After protesters stormed the Michigan Capitol Building with assault weapons, the policy allowing firearms to be openly carried in the capitol are being reevaluated.
LANSING, MI — At the end of April, armed gunmen stormed the Michigan Capitol Building, demanded to be let in to the House chambers and were rebuffed by police. Meanwhile, fearing the worst, legislators came to work in bulletproof vests.
This nightmare-sounding event was a planned protest. Those gunmen were referred to as the envent’s ‘security’ by protest organizers, The ‘Gander reported.
This whole wild ordeal has the Capitol Building looking at changing policies that allowed assault rifles inside the building.
The Detroit Free Press reported the Michigan Capitol Commission reconsidering policies that have permitted open carry in the building. The national attention the protests garnered has the six-member Commission seeking legal advice and assessing its options.
The protest’s use of firearms has even been divisive among gun advocates and conservatives.
“We do not like seeing guns brought into the building — loaded guns — and I’m a Second Amendment advocate,” said Republican Vice-Chair of the Commission, John Truscott, to WILS. “It’s the rule of law that will dictate what happens here.”
Truscott encouraged Michigan’s Legislature, which by and large enacted policies the protesters demanded while they occupied the building, to make the prohibition of loaded firearms inside the Capitol Building a matter of law.
That’s extremely unlikely. House Speaker Lee Chatfield (R-Levering) told Michigan Information & Research Service Monday that he is against any effort to prevent firearms from being carried into the Michigan Capitol Building.

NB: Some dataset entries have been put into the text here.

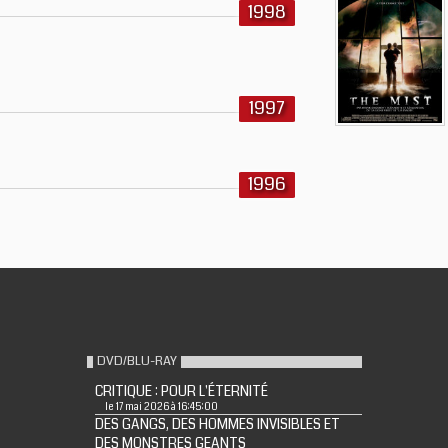
1998
1997
1996
DVD/BLU-RAY
CRITIQUE : POUR L'ÉTERNITÉ
le 17 mai 2026 à 16:45:00
DES GANGS, DES HOMMES INVISIBLES ET
DES MONSTRES GEANTS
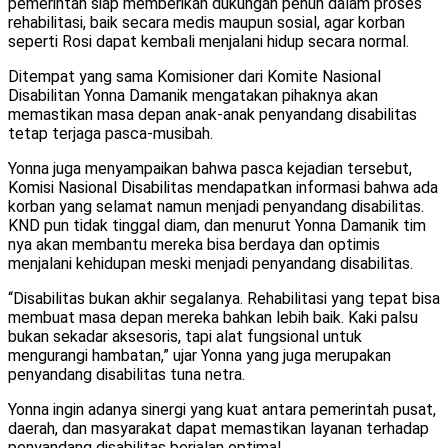
pemerintah siap memberikan dukungan penuh dalam proses
rehabilitasi, baik secara medis maupun sosial, agar korban
seperti Rosi dapat kembali menjalani hidup secara normal.
Ditempat yang sama Komisioner dari Komite Nasional
Disabilitan Yonna Damanik mengatakan pihaknya akan
memastikan masa depan anak-anak penyandang disabilitas
tetap terjaga pasca-musibah.
Yonna juga menyampaikan bahwa pasca kejadian tersebut,
Komisi Nasional Disabilitas mendapatkan informasi bahwa ada
korban yang selamat namun menjadi penyandang disabilitas.
KND pun tidak tinggal diam, dan menurut Yonna Damanik tim
nya akan membantu mereka bisa berdaya dan optimis
menjalani kehidupan meski menjadi penyandang disabilitas.
“Disabilitas bukan akhir segalanya. Rehabilitasi yang tepat bisa
membuat masa depan mereka bahkan lebih baik. Kaki palsu
bukan sekadar aksesoris, tapi alat fungsional untuk
mengurangi hambatan,” ujar Yonna yang juga merupakan
penyandang disabilitas tuna netra.
Yonna ingin adanya sinergi yang kuat antara pemerintah pusat,
daerah, dan masyarakat dapat memastikan layanan terhadap
penyandang disabilitas berjalan optimal.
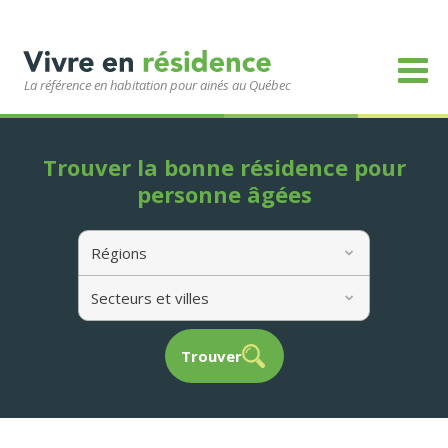
La référence en habitation pour ainés au Québec
Trouver la bonne résidence pour
personne âgées
Régions
Secteurs et villes
Trouver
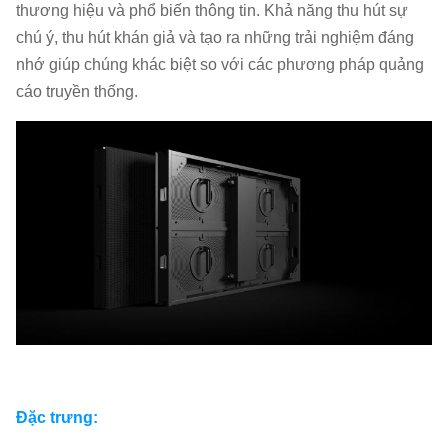
thương hiệu và phổ biến thông tin. Khả năng thu hút sự
chú ý, thu hút khán giả và tạo ra những trải nghiệm đáng
nhớ giúp chúng khác biệt so với các phương pháp quảng
cáo truyền thống.
Đặc trưng:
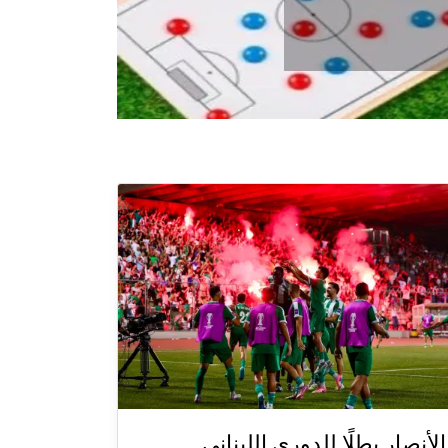
الأنصار بطلًا للدوري اللبناني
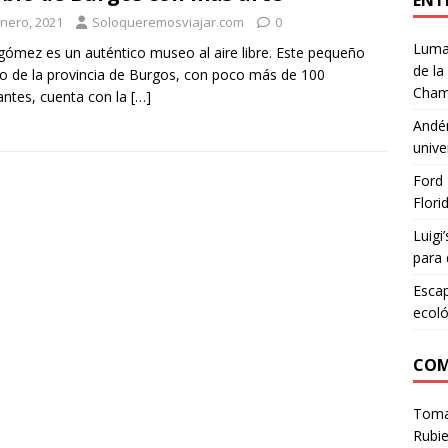
ENT
enero, 2021
Soloqueremosviajar.com
0
Lumar
ngómez es un auténtico museo al aire libre. Este pequeño
de la
o de la provincia de Burgos, con poco más de 100
Cham
antes, cuenta con la
[…]
Andén
unive
Ford 
Flori
Luigi
para 
Escap
ecoló
COM
Tom
Rubie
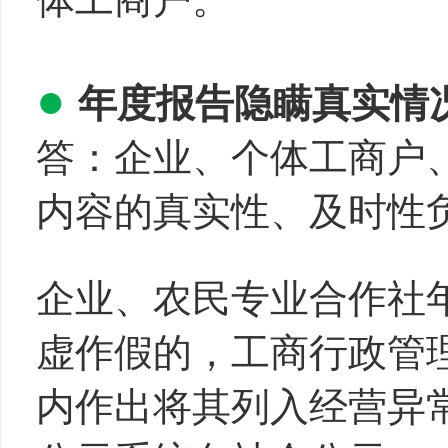
●
年度报告隐瞒真实情
答：企业、个体工商户
内容的真实性、及时性
企业、农民专业合作社
虚作假的，工商行政管
内作出将其列入经营异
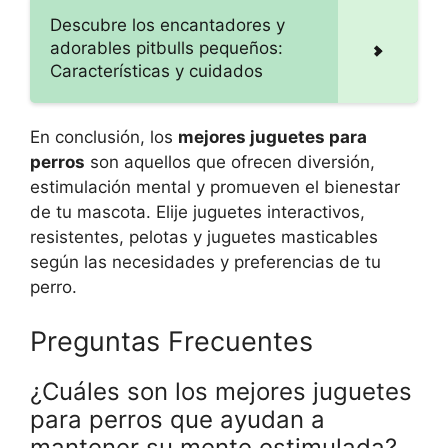
Descubre los encantadores y
adorables pitbulls pequeños:
Características y cuidados
En conclusión, los
mejores juguetes para
perros
son aquellos que ofrecen diversión,
estimulación mental y promueven el bienestar
de tu mascota. Elije juguetes interactivos,
resistentes, pelotas y juguetes masticables
según las necesidades y preferencias de tu
perro.
Preguntas Frecuentes
¿Cuáles son los mejores juguetes
para perros que ayudan a
mantener su mente estimulada?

Truscott also noted that the Capitol Building has seen its fair share of Second Amendment protesters in the past, and they have historically been respectful. But following Thursday’s display, open carry inside the building ought to be reevaluated.
Truscott isn’t the only conservative voice expressing alarm at the protesters in Lansing. Fox host Sean Hannity called these armed protests dangerous.

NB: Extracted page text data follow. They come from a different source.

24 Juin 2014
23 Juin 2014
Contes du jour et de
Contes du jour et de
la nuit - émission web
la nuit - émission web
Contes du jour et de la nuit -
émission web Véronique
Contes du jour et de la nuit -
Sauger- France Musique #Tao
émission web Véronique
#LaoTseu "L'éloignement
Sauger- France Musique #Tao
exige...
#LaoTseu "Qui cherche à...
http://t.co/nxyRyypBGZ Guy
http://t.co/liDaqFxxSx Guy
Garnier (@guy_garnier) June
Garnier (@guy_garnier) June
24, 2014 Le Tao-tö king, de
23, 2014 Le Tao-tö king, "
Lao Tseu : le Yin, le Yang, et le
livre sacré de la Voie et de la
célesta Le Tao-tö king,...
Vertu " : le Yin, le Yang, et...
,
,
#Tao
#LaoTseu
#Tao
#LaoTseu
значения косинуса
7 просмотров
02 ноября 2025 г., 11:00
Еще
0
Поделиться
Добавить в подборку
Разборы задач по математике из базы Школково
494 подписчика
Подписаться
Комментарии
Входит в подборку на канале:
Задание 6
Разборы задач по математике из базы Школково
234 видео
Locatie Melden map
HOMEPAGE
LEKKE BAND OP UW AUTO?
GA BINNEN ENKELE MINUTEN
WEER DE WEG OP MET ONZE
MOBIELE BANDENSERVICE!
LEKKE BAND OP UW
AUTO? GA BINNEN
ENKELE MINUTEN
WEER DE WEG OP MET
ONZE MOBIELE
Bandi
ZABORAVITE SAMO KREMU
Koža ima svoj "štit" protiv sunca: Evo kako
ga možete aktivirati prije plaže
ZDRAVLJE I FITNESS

“This, with the militia look here, and these long guns, uh… no. Show of force is dangerous. That puts our police at risk,” Hannity said. “And by the way, your message will never be heard, whoever you people are.”
Protests had other disturbing imagery, including placards calling for the hanging of Gov. Gretchen Whitmer, racist iconography and protesters evoking the image of the terrorist protagonist of the 2005 film V for Vendetta who, notably, blew up a legislative building at the end of the film.

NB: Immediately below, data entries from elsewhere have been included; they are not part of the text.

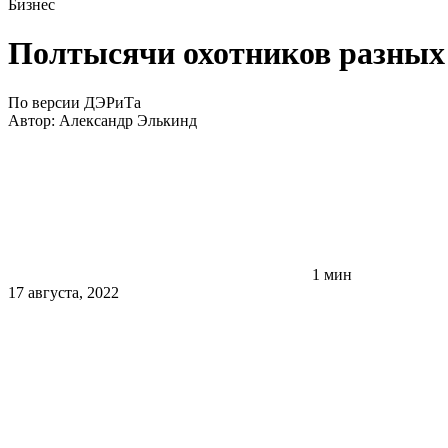
Бизнес
Полтысячи охотников разных 
По версии ДЭРиТа
Автор:
Александр Элькинд
1 мин
17 августа, 2022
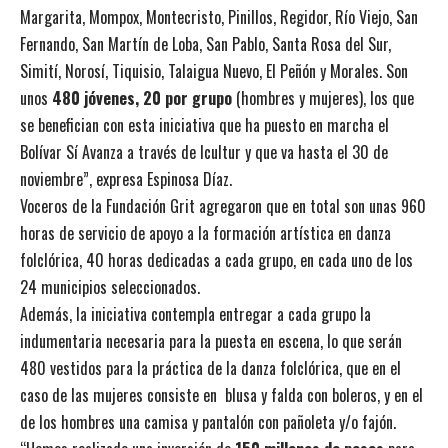
Margarita, Mompox, Montecristo, Pinillos, Regidor, Río Viejo, San
Fernando, San Martín de Loba, San Pablo, Santa Rosa del Sur,
Simití, Norosí, Tiquisio, Talaigua Nuevo, El Peñón y Morales. Son
unos
480 jóvenes, 20 por grupo
(hombres y mujeres), los que
se benefician con esta iniciativa que ha puesto en marcha el
Bolívar Sí Avanza a través de Icultur y que va hasta el 30 de
noviembre”, expresa Espinosa Díaz.
Voceros de la Fundación Grit agregaron que en total son unas 960
horas de servicio de apoyo a la formación artística en danza
folclórica, 40 horas dedicadas a cada grupo, en cada uno de los
24 municipios seleccionados.
Además, la iniciativa contempla entregar a cada grupo la
indumentaria necesaria para la puesta en escena, lo que serán
480 vestidos para la práctica de la danza folclórica, que en el
caso de las mujeres consiste en blusa y falda con boleros, y en el
de los hombres una camisa y pantalón con pañoleta y/o fajón.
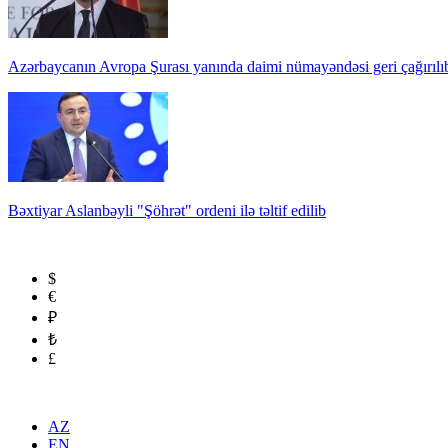
Azərbaycanın Avropa Şurası yanında daimi nümayəndəsi geri çağırılı
Bəxtiyar Aslanbəyli "Şöhrət" ordeni ilə təltif edilib
$
€
₽
₺
£
AZ
EN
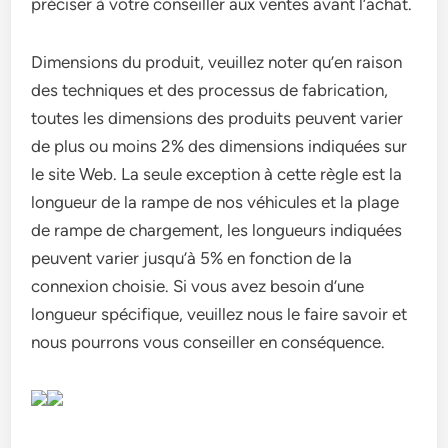
préciser à votre conseiller aux ventes avant l’achat.
Dimensions du produit, veuillez noter qu’en raison
des techniques et des processus de fabrication,
toutes les dimensions des produits peuvent varier
de plus ou moins 2% des dimensions indiquées sur
le site Web. La seule exception à cette règle est la
longueur de la rampe de nos véhicules et la plage
de rampe de chargement, les longueurs indiquées
peuvent varier jusqu’à 5% en fonction de la
connexion choisie. Si vous avez besoin d’une
longueur spécifique, veuillez nous le faire savoir et
nous pourrons vous conseiller en conséquence.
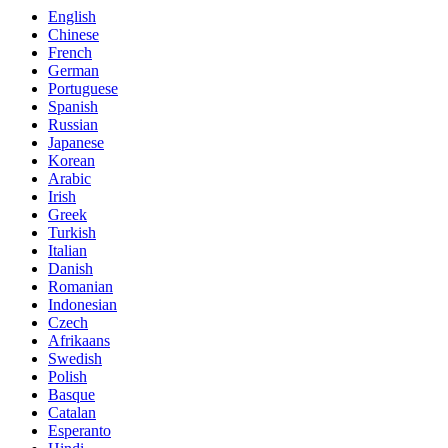
English
Chinese
French
German
Portuguese
Spanish
Russian
Japanese
Korean
Arabic
Irish
Greek
Turkish
Italian
Danish
Romanian
Indonesian
Czech
Afrikaans
Swedish
Polish
Basque
Catalan
Esperanto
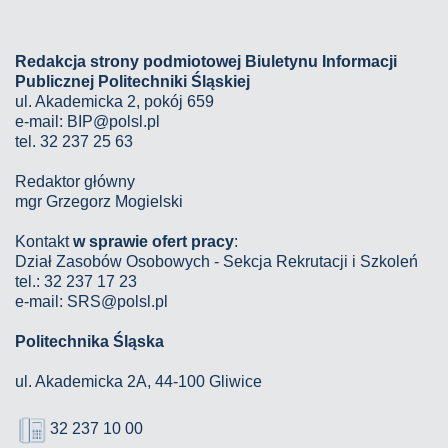
Redakcja strony podmiotowej Biuletynu Informacji
Publicznej Politechniki Śląskiej
ul. Akademicka 2, pokój 659
e-mail:
BIP@polsl.pl
tel. 32 237 25 63
Redaktor główny
mgr Grzegorz Mogielski
Kontakt
w sprawie ofert pracy
:
Dział Zasobów Osobowych - Sekcja Rekrutacji i Szkoleń
tel.: 32 237 17 23
e-mail: SRS@polsl.pl
Politechnika Śląska
ul. Akademicka 2A, 44-100 Gliwice
32 237 10 00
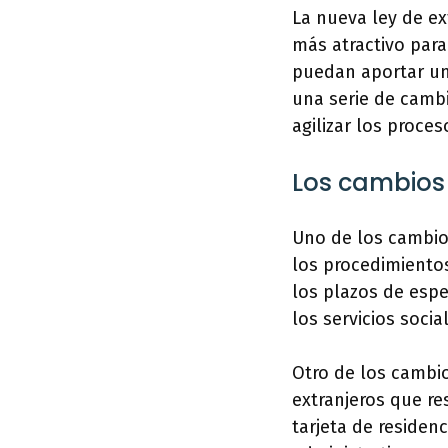
La nueva ley de ex
más atractivo para
puedan aportar un 
una serie de cambi
agilizar los proces
Los cambios 
Uno de los cambios
los procedimientos
los plazos de espe
los servicios socia
Otro de los cambio
extranjeros que res
tarjeta de residenci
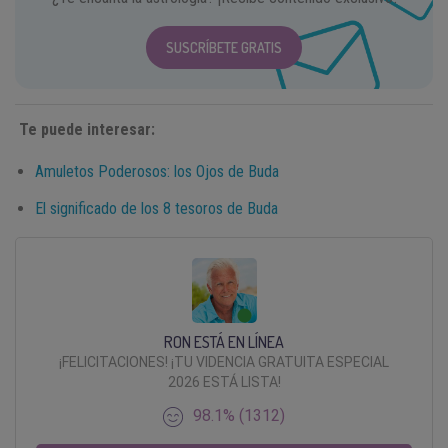
SUSCRÍBETE GRATIS
Te puede interesar:
Amuletos Poderosos: los Ojos de Buda
El significado de los 8 tesoros de Buda
RON ESTÁ EN LÍNEA
¡FELICITACIONES! ¡TU VIDENCIA GRATUITA ESPECIAL
2026 ESTÁ LISTA!
98.1% (1312)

State police downplayed the event at the time, saying the protest was just people loudly venting their frustrations.
“There’s always a risk, but we were prepared for it,” Lt. Brian Oleksyk told the Free Press. “People are allowed to exercise their right to freedom of speech and their right to open carry. We always kept an eye on it.”
But as activists told The ‘Gander, had it been protesters of color venting frustrations it is highly unlikely things would’ve ended so peacefully.
“I don’t think that protesters [of color] would’ve been met with just Sheriff’s deputies and state troopers standing in masks, I think it would’ve been the riot guards,” Alisa Parker, activist and co-founder of Michigan-based ANP Consulting told The ‘Gander. “I think there’d have been tear gas or some other form of crowd control used before they even got to the capitol.”
Parker, and others, noted that the Capitol Building prohibits signs that might be used as weapons, but not actual assault weapons, in a strange preference of implicit and potentially violent intimidation over the right to peacefully air grievances.
“I don’t think it’s at all surprising, but it’s just another reminder that there’s definitely a difference when it comes to race,” Parker told The ‘Gander.
Michigan’s Capitol Building doesn’t even have metal detectors. Bridge notes that when it temporarily did in 1999, protesters felt they were discriminated against by being subjected to security screenings.